The number of surgical pathology rotations per resident surveyed ranged from 1 for our new PGY-1 students and postsophomore fellows to 28 for those residents completing surgical pathology fellowships. The total number of cases reviewed by each resident ranged from 34 to 4 968 cases (median, 1 274) and the overall percent agreement ranged from 33% to 100% (median, 81.95%). Although our residents rotate at 2 other institutions, there is only 1 month of surgical pathology training elsewhere during a typical total of 13 months of surgical pathology.
We previously demonstrated that faculty grading is variable regarding resident training,2 especially because 27 faculty members participated (with faculty entering and leaving the department). Thus, there is variation in the grading between different academic years (figure 1). In order to adjust for this variability, we analyzed not only percent agreement per resident, but also the difference between each trainee's mean percent agreement for each rotation in an academic year and the overall mean percent agreement for all residents that academic year (figure 2).
Review of the Mean Overall Percent Agreement for All Residents By Academic Year Shows Variation Over Time (AY1 = August 2001 to June 2002, AY2 = July 2002 to June 2003, up to AY8 = July 2008 to February 2009)
Review of the Mean Overall Percent Agreement for All Residents By Academic Year Shows Variation Over Time (AY1 = August 2001 to June 2002, AY2 = July 2002 to June 2003, up to AY8 = July 2008 to February 2009)
Overall Summary Performance of Trainees Expressed As the Mean Difference Between Individual Performance and Mean Performance for All Residents During the Corresponding Academic Period (P < .0001).
Overall Summary Performance of Trainees Expressed As the Mean Difference Between Individual Performance and Mean Performance for All Residents During the Corresponding Academic Period (P < .0001).
Outcome data were available for 15 residents, and the results for first attempt of the AP board examination were available for 13 individuals. Of these, 8 residents passed and 5 residents failed in their first AP board examination attempt. In addition, we counted 2 residents who never attempted the board examination as negative outcomes. The first resident was dismissed from the program for failure to progress academically after the third year. The second resident was dismissed for failure to handle the gross pathology workload. Although considered to be weak academically, diagnostic acumen was not the major problem. Another resident did not take the board examination during the period of eligibility and also experienced difficulty in the first postresidency position (as reported to us by the employer). Of the 5 residents who failed the board examination, 2 trained entirely (PGY-1–4) in our program, 1 trained for 1 year (PGY-1) before transferring to another institution for personal reasons (while in good standing), and 2 trained for 2 years (PGY-3–4), both leaving while in good standing, 1 because of a program closure and the other for personal reasons. All 8 residents with positive outcomes trained entirely in our program (PGY-1–4). In the negative outcomes group were 4 international medical graduates and 3 graduates of Liaison Committee on Medical Education-accredited programs. The 8 residents who passed the board examination were 3 international medical graduates and 5 graduates of Liaison Committee on Medical Education-accredited medical schools. All had completed medical school within the past 10 years, and none held a joint degree. Finally, those trainees with negative experiences were more likely to have matriculated in the program in the early years of this study (the last resident to fail the first attempt of the board examination started in the second academic year of the evaluation program).

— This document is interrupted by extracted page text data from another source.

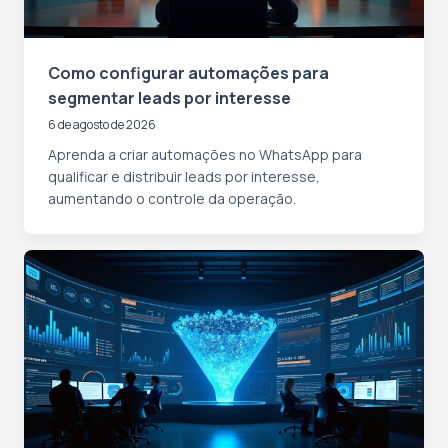
Como configurar automações para
segmentar leads por interesse
6 de agosto de 2026
Aprenda a criar automações no WhatsApp para
qualificar e distribuir leads por interesse,
aumentando o controle da operação.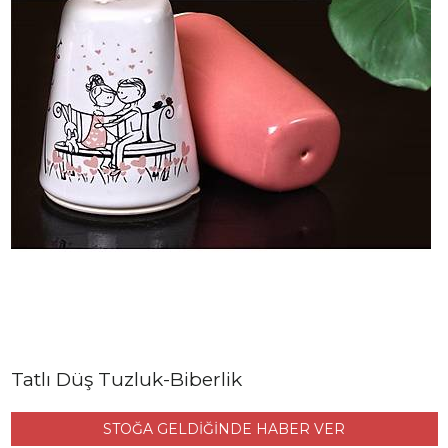
Tatlı Düş Tuzluk-Biberlik
STOĞA GELDİĞİNDE HABER VER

Additionally, 3 residents have completed training within the past year and have not yet taken the board examination, 4 postsophomore fellows did not enter our training program, 1 surgical pathology fellow had already passed the AP board examination, and 11 residents are still in training.
Relationship Between Program Performance and Outcomes
The review of results for residents with known outcome status showed striking differences. First, the mean overall performance, as defined by summary data on percent agreement, was significantly higher for those with positive outcomes (figure 3, P = .0023). Two residents with negative outcomes exited early (after PGY-1 and PGY-3) and 2 entered late (both as PGY-3 students).
Outcome Where “N” Denotes a Negative Outcome and “P” a Positive Outcome Versus Overall Trainee Performance Expressed As Mean Percent Agreement for All Their Rotations (P < .0023)
Outcome Where “N” Denotes a Negative Outcome and “P” a Positive Outcome Versus Overall Trainee Performance Expressed As Mean Percent Agreement for All Their Rotations (P < .0023)
Because we have previously shown that agreement status rises with level of training,2 and the resident dismissed had 1 less year of data collection (having left after PGY-3), we analyzed only the data for the residents with unsuccessful outcomes. There was a difference between the dismissed resident who had an overall mean percent agreement of 65.9% versus all the other residents with unsuccessful outcomes, with an overall mean percent agreement of 73.0%. This was not statistically significant. The dismissed resident performed at the level of the (poor outcomes) peer group when the data were analyzed by PGY. When we reanalyzed the data to exclude the resident who was dismissed, the result was not statistically significantly different (P = .0027), as was the case for those who did not complete 4 years in our program (P = .0056). Additionally, we excluded the 2 residents with negative outcomes who did not take the board examination and found similar results (P = .0049). We performed an analysis of variance in a mixed model with repeated measures of variance and found that percent agreement status correlated with outcomes (P = .0006).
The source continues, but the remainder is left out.